Records for the exercise START

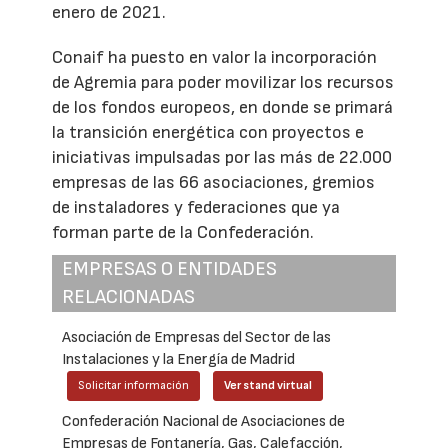
enero de 2021.
Conaif ha puesto en valor la incorporación
de Agremia para poder movilizar los recursos
de los fondos europeos, en donde se primará
la transición energética con proyectos e
iniciativas impulsadas por las más de 22.000
empresas de las 66 asociaciones, gremios
de instaladores y federaciones que ya
forman parte de la Confederación.
EMPRESAS O ENTIDADES
RELACIONADAS
Asociación de Empresas del Sector de las
Instalaciones y la Energía de Madrid
Solicitar información
Ver stand virtual
Confederación Nacional de Asociaciones de
Empresas de Fontanería, Gas, Calefacción,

Records for the exercise END

[Instructions to follow] What lines in the data above carry "Confederación"? Return them all.

[Result]
forman parte de la Confederación.
Confederación Nacional de Asociaciones de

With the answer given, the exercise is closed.